PROBLEM TO WORK ON: Lines with the word "Latest" in them must be copied from the records below.

Extracted page text data:
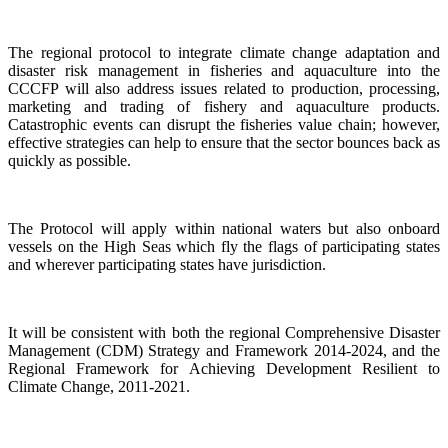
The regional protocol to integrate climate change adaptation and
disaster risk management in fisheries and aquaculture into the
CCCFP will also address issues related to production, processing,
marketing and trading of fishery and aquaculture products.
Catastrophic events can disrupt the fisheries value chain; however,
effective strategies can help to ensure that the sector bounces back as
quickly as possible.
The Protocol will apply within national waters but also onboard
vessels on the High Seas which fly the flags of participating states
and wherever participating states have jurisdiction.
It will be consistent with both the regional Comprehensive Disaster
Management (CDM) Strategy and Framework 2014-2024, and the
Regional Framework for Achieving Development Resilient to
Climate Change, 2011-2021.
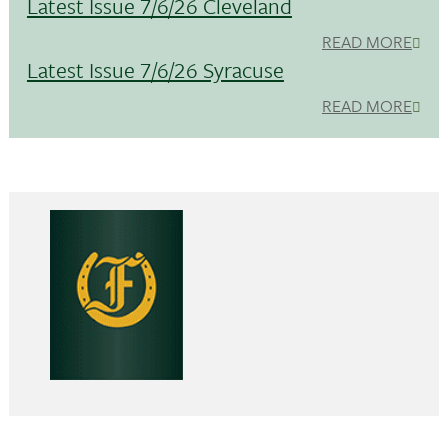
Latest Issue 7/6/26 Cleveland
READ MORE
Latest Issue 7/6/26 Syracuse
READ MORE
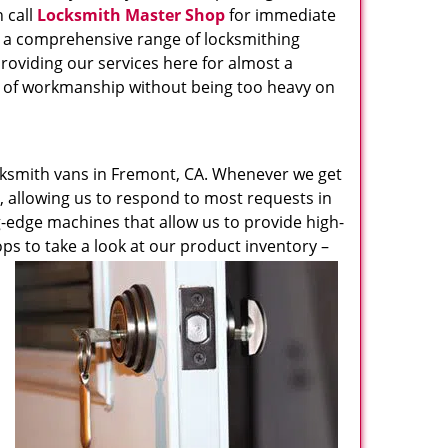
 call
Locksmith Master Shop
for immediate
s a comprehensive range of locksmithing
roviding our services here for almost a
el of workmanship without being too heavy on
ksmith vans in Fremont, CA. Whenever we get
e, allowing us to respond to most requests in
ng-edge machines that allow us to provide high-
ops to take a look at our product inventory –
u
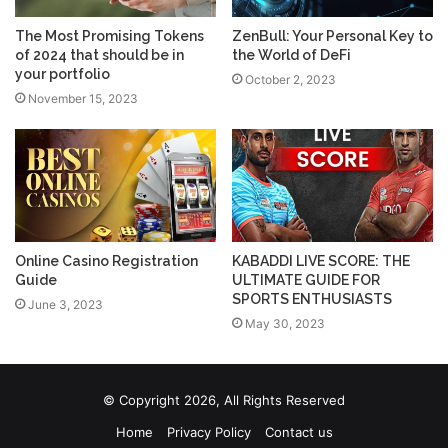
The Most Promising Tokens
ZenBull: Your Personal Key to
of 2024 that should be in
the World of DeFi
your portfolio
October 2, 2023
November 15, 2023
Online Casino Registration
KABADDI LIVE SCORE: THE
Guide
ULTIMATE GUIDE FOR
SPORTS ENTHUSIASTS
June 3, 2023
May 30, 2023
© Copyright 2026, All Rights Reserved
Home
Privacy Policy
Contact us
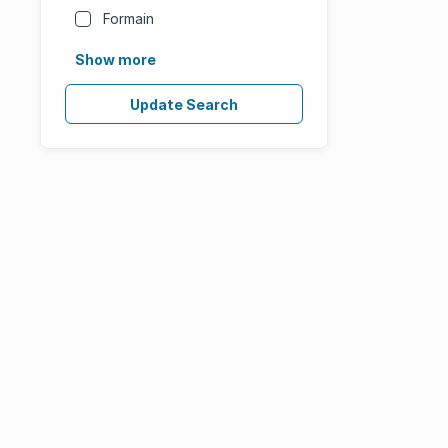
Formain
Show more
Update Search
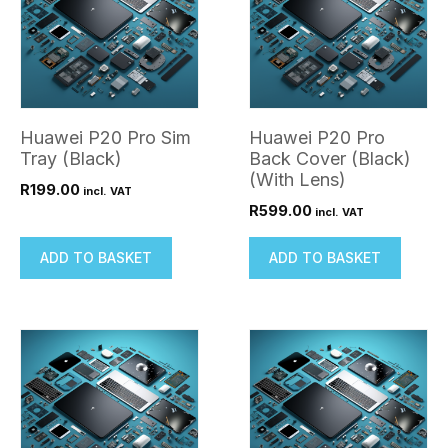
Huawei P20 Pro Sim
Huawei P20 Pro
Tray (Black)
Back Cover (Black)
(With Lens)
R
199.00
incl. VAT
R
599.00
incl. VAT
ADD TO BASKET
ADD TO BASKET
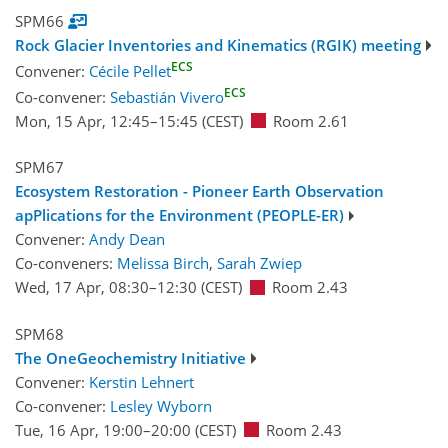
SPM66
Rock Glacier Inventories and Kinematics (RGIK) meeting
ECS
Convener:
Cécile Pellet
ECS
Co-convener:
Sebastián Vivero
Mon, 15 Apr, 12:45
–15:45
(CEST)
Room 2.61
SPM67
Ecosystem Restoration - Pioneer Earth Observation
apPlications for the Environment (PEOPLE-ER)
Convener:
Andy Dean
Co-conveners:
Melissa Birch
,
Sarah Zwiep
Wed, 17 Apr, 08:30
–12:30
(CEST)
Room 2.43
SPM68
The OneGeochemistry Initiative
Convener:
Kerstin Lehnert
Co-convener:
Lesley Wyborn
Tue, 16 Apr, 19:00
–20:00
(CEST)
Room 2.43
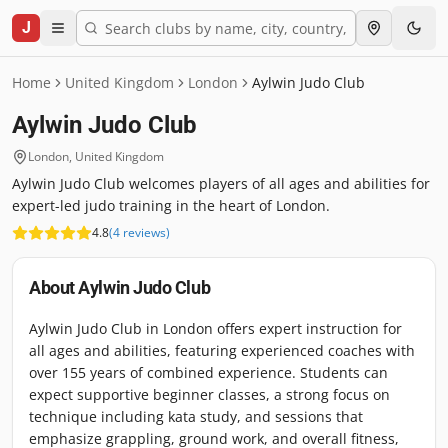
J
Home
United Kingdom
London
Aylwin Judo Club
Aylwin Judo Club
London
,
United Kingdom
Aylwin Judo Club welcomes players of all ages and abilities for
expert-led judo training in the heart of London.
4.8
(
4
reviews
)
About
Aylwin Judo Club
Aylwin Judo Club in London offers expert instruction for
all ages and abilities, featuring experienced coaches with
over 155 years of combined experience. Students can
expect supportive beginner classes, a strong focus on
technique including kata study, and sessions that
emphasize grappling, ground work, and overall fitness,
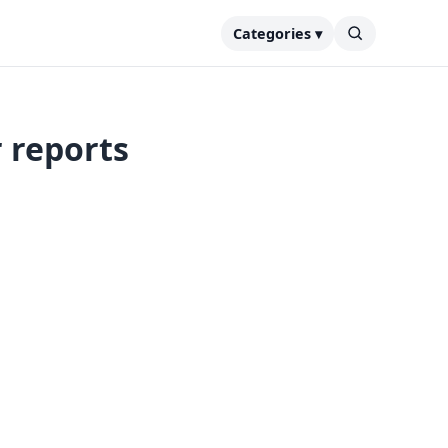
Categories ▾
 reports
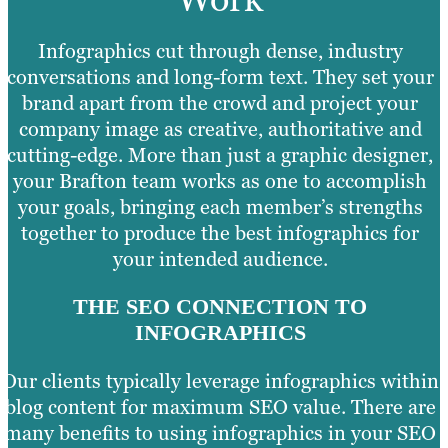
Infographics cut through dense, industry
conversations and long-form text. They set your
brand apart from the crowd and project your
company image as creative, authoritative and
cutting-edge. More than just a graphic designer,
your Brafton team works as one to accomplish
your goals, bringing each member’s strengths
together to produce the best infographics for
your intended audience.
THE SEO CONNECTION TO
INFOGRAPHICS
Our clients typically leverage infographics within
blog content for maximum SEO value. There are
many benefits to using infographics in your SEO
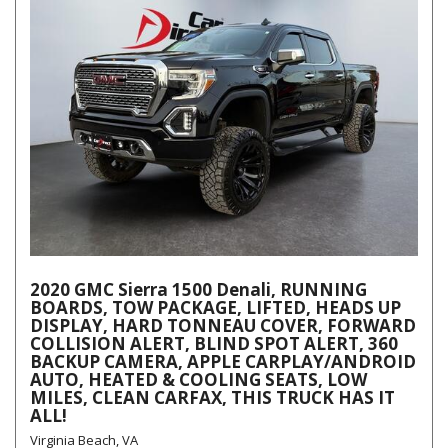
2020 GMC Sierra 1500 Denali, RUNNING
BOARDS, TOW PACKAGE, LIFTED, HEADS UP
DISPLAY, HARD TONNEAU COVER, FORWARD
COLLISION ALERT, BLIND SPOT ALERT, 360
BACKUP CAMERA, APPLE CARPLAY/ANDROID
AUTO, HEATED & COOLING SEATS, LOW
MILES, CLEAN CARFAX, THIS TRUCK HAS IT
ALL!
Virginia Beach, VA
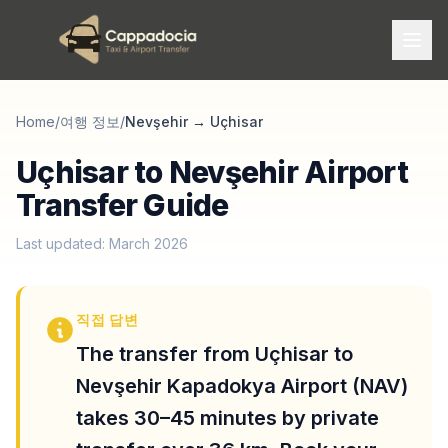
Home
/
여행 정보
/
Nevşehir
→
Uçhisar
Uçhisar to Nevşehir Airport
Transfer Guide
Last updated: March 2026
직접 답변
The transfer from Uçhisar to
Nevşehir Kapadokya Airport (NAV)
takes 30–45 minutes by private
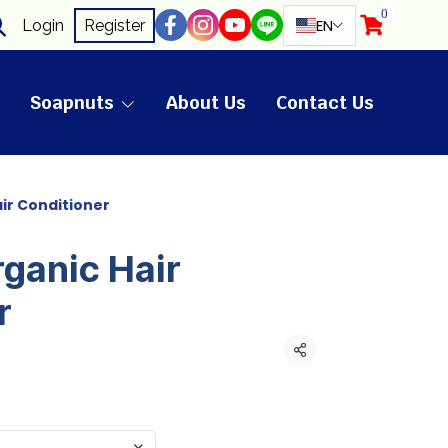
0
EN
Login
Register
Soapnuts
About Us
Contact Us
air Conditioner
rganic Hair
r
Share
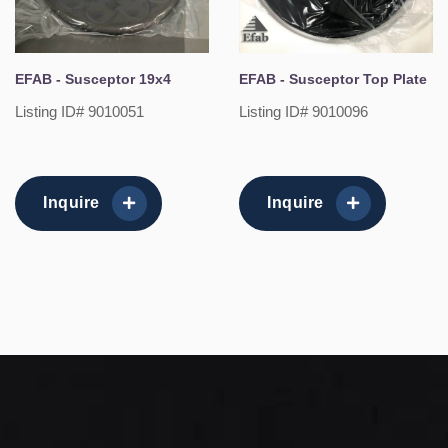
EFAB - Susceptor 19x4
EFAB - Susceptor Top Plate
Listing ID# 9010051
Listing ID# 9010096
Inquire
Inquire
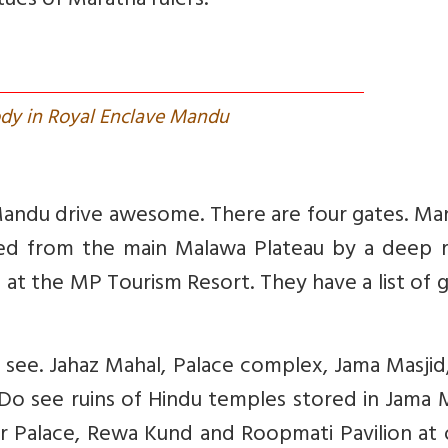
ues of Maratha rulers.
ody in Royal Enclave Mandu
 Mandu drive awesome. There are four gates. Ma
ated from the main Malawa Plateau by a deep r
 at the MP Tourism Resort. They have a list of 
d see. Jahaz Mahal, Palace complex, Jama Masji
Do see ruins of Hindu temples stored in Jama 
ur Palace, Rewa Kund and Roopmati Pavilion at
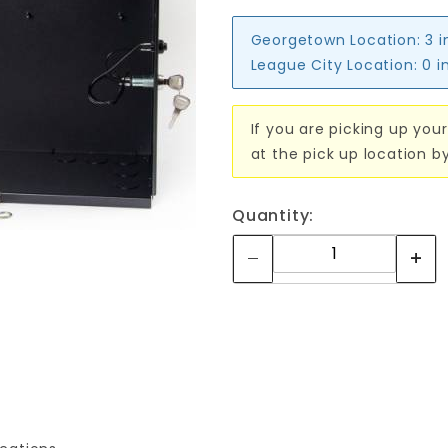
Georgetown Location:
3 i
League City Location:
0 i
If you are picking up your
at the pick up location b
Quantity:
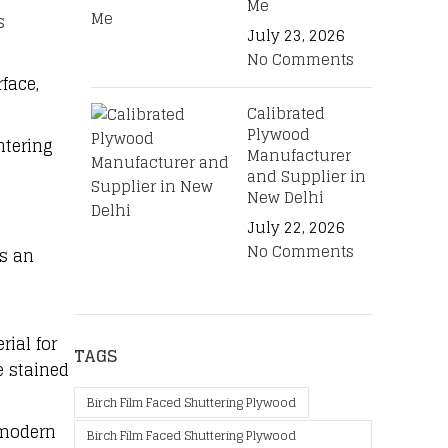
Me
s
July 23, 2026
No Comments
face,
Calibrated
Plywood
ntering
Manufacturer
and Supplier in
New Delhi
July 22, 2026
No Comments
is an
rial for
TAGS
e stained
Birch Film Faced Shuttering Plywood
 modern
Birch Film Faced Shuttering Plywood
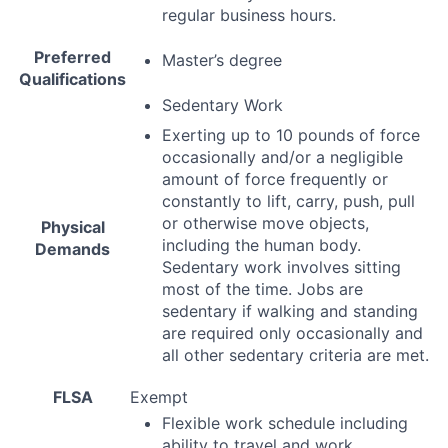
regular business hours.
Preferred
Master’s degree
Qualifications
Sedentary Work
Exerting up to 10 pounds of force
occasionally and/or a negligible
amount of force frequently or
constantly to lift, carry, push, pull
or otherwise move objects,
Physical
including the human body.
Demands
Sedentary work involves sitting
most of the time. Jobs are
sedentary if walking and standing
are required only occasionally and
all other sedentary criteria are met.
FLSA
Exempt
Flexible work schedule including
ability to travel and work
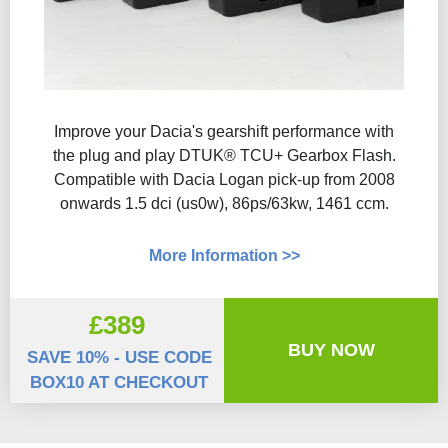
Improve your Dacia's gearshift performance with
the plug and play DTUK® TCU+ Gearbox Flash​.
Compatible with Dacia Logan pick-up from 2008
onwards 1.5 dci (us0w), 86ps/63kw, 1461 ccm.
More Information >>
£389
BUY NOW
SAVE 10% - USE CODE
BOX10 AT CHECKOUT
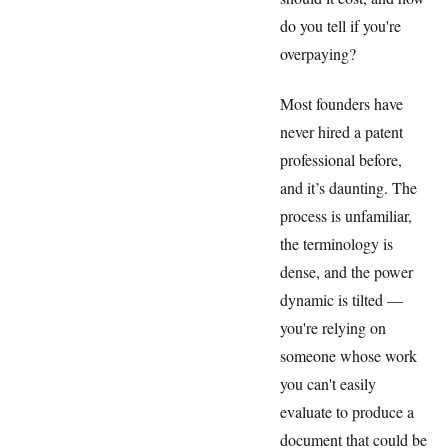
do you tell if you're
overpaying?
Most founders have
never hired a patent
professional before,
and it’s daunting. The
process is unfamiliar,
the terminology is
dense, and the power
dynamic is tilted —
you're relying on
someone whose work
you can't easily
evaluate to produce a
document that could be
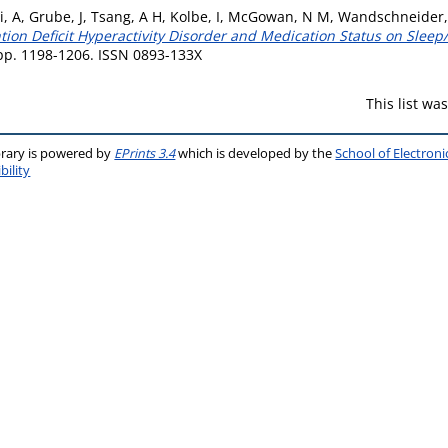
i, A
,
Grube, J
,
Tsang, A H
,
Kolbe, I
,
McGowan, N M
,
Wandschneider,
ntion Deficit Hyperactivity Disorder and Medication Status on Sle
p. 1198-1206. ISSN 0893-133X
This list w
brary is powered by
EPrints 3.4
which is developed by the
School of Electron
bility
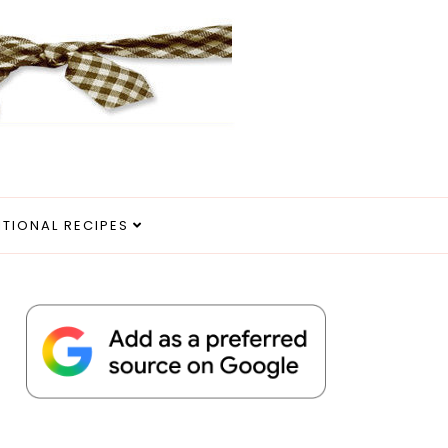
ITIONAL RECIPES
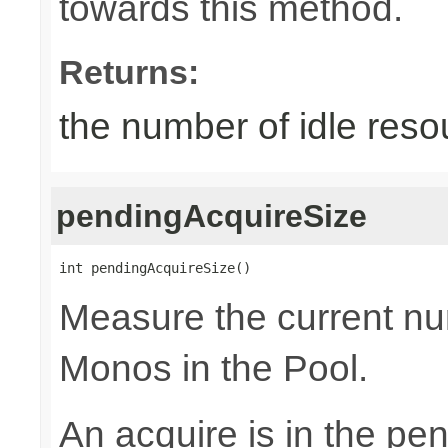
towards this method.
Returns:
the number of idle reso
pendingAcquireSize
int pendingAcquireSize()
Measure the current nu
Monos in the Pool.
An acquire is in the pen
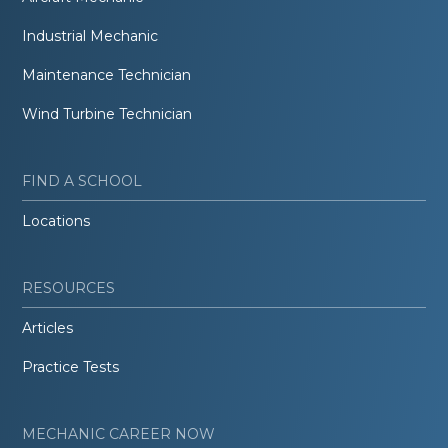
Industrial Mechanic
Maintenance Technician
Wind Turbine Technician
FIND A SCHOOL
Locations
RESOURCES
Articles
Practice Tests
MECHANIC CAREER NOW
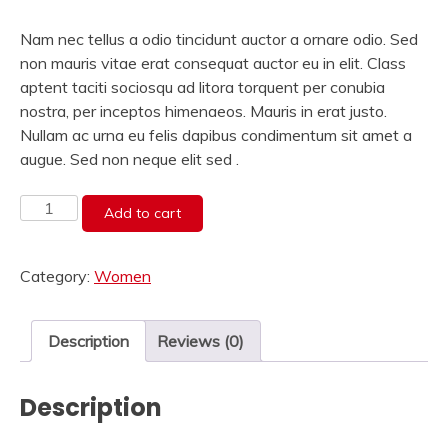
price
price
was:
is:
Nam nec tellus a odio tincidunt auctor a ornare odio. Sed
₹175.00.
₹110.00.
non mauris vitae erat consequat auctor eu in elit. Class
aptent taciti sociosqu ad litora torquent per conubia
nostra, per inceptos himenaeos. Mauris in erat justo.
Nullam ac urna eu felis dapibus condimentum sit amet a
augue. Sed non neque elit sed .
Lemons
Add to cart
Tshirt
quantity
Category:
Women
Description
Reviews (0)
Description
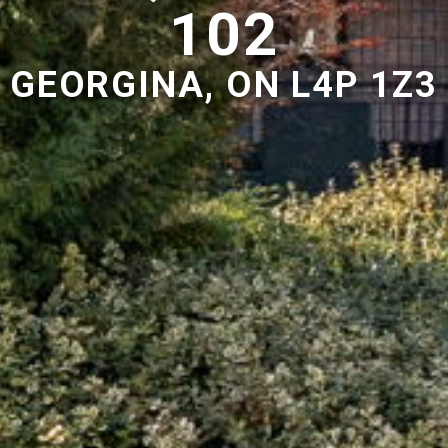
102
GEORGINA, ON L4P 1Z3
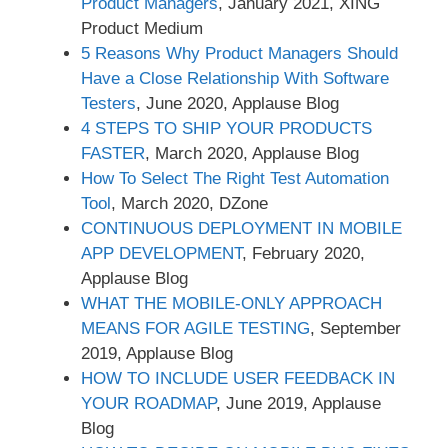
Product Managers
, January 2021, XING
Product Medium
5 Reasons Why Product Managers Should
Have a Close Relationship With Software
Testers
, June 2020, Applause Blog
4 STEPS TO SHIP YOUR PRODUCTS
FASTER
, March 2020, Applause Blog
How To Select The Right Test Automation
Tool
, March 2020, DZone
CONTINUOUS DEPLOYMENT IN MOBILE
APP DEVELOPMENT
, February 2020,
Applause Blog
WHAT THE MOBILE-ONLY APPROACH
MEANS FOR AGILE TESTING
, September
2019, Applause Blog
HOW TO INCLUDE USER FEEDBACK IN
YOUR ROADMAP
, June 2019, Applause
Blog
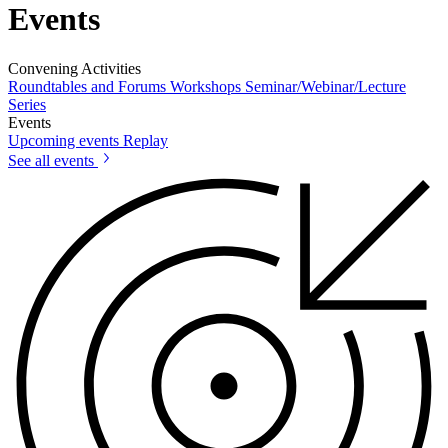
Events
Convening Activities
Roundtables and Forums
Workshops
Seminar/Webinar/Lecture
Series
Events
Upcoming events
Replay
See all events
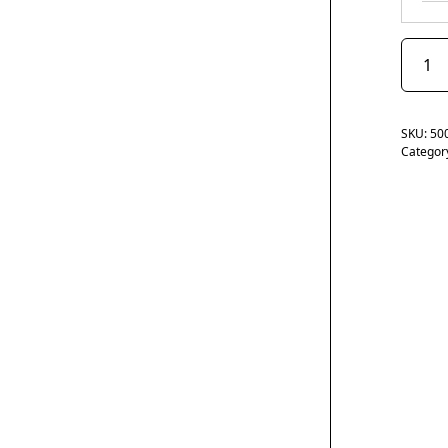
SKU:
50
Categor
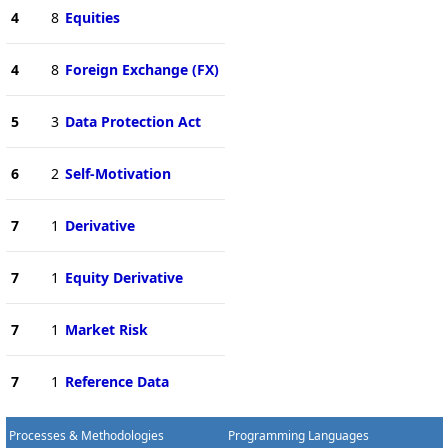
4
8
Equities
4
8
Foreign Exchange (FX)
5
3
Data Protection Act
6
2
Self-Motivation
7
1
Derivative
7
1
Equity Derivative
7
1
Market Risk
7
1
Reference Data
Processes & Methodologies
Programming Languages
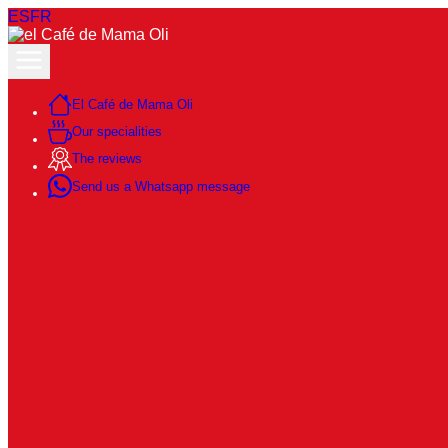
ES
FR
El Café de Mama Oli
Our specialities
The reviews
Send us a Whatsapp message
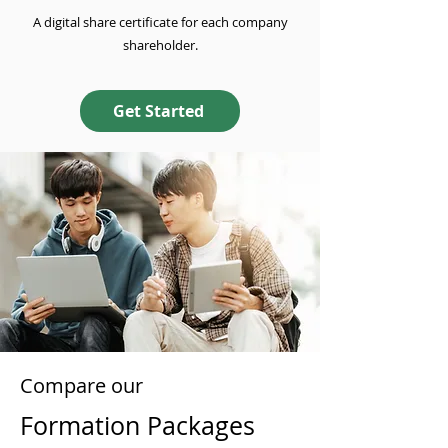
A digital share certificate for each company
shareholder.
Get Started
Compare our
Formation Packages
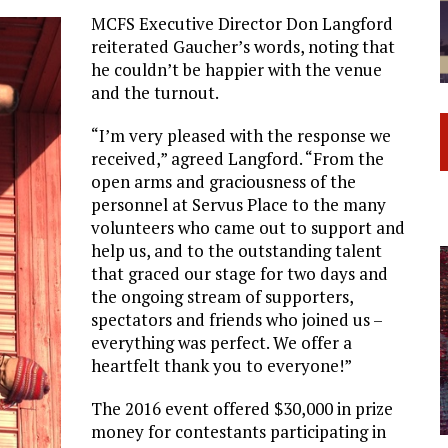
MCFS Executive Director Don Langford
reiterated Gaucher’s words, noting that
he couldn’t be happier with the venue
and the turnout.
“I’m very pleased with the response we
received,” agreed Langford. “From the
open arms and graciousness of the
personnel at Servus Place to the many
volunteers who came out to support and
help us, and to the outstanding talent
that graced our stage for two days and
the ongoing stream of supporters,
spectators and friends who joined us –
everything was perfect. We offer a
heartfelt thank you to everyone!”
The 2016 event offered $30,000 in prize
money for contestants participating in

SOLUTION TO THIS TASK:
Latest Issue 7/6/26 Cleveland
Latest Issue 7/6/26 Syracuse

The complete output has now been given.